Exercise details: Up to and including the line that contains "top, the Madonna", write out every line of the entries exactly, beginning with the first. Omit the pictures.
=== Begin Enclosure ===
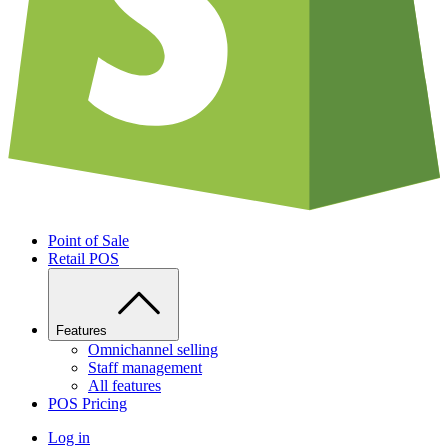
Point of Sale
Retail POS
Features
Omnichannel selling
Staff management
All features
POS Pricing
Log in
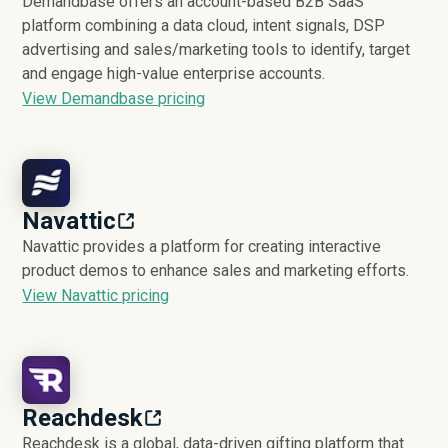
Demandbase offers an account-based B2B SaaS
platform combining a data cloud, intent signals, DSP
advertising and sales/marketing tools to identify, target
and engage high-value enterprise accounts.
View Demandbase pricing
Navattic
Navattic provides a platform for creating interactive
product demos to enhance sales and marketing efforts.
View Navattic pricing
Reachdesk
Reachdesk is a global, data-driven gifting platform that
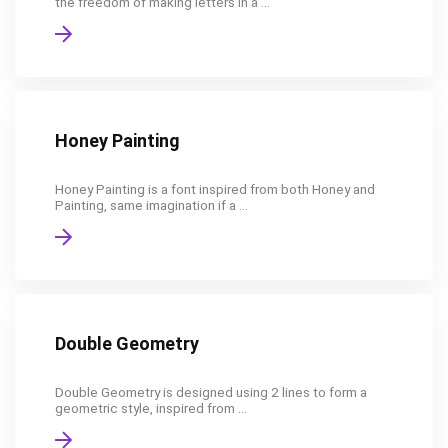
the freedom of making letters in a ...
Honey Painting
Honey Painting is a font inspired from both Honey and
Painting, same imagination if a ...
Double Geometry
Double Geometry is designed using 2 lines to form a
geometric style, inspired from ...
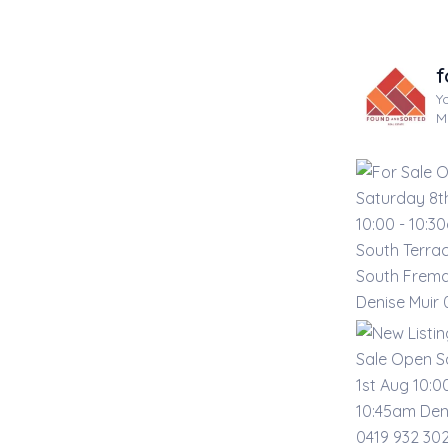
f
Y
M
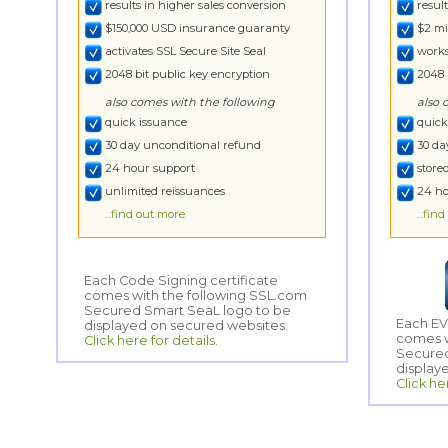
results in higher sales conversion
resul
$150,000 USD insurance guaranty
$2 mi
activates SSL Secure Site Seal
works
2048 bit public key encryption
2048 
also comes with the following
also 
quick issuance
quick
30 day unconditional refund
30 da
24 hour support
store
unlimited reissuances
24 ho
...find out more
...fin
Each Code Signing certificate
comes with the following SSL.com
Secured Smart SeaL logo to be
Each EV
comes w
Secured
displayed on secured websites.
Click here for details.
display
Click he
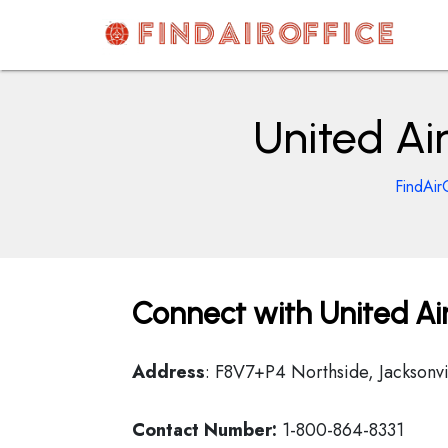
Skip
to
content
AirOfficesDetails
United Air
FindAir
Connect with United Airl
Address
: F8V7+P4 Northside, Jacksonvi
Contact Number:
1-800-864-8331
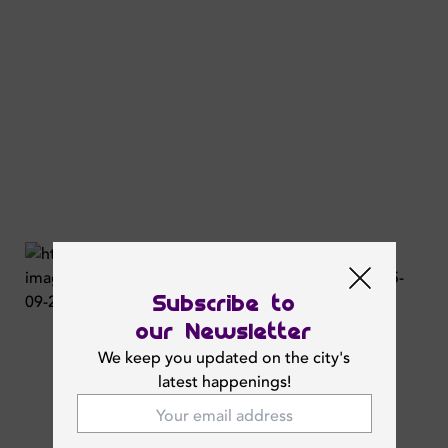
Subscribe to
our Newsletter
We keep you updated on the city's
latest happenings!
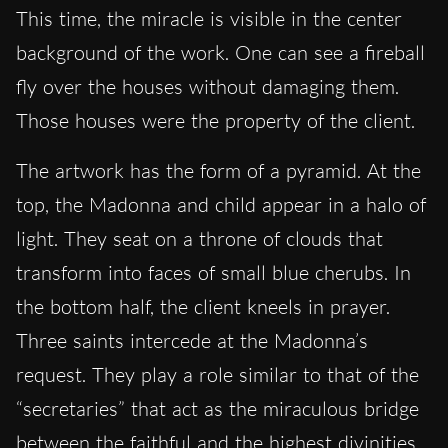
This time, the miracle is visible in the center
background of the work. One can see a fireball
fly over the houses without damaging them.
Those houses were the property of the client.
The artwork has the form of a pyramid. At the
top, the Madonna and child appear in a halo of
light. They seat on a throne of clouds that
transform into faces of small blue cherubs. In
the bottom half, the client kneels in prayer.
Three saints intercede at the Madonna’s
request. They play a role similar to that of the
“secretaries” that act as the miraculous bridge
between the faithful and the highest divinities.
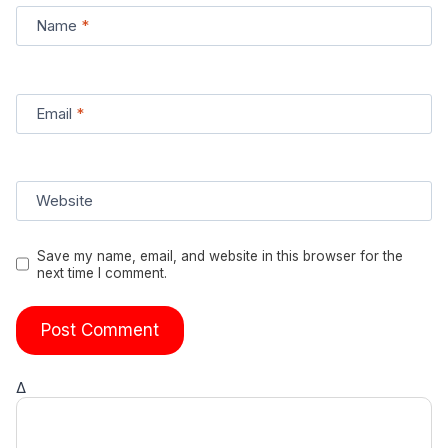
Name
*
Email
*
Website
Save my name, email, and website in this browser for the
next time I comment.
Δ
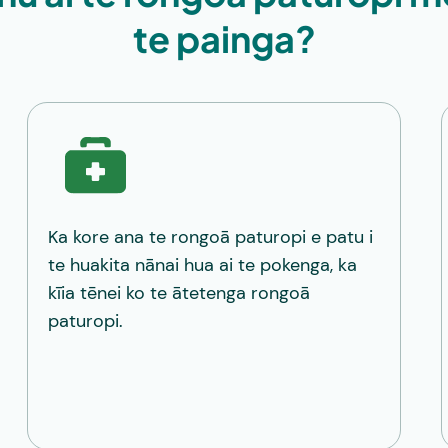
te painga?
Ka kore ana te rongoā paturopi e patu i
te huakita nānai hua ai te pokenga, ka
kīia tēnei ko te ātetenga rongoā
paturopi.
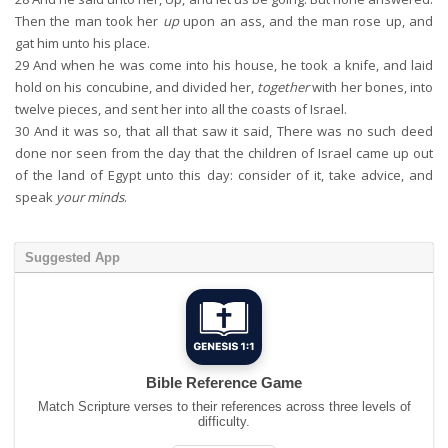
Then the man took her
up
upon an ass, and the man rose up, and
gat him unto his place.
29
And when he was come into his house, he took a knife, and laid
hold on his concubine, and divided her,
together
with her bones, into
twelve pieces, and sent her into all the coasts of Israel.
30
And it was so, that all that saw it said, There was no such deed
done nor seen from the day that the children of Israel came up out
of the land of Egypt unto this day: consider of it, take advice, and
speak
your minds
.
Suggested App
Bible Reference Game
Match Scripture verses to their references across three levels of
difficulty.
=== End Enclosure ===
Solution to the problem:
Point of Sale
Retail POS
Features
Omnichannel selling
Staff management
All features
POS Pricing
Log in
Demandbase offers an account-based B2B SaaS
platform combining a data cloud, intent signals, DSP
advertising and sales/marketing tools to identify, target
and engage high-value enterprise accounts.
View Demandbase pricing
Navattic
Navattic provides a platform for creating interactive
product demos to enhance sales and marketing efforts.
View Navattic pricing
Reachdesk
Reachdesk is a global, data-driven gifting platform that
the freedom of making letters in a ...
Honey Painting
Honey Painting is a font inspired from both Honey and
Painting, same imagination if a ...
Double Geometry
Double Geometry is designed using 2 lines to form a
geometric style, inspired from ...
f
Y
M
results in higher sales conversion
resul
$150,000 USD insurance guaranty
$2 mi
activates SSL Secure Site Seal
works
2048 bit public key encryption
2048 
also comes with the following
also 
quick issuance
quick
30 day unconditional refund
30 da
24 hour support
store
unlimited reissuances
24 ho
...find out more
...fin
Each Code Signing certificate
comes with the following SSL.com
Secured Smart SeaL logo to be
Each EV
comes w
Secured
displayed on secured websites.
Click here for details.
display
Click he
Skip
to
content
AirOfficesDetails
United Air
FindAir
Connect with United Airl
Address
: F8V7+P4 Northside, Jacksonvi
Contact Number:
1-800-864-8331
Subscribe to
our Newsletter
We keep you updated on the city's
latest happenings!
This time, the miracle is visible in the center
background of the work. One can see a fireball
fly over the houses without damaging them.
Those houses were the property of the client.
The artwork has the form of a pyramid. At the
top, the Madonna and child appear in a halo of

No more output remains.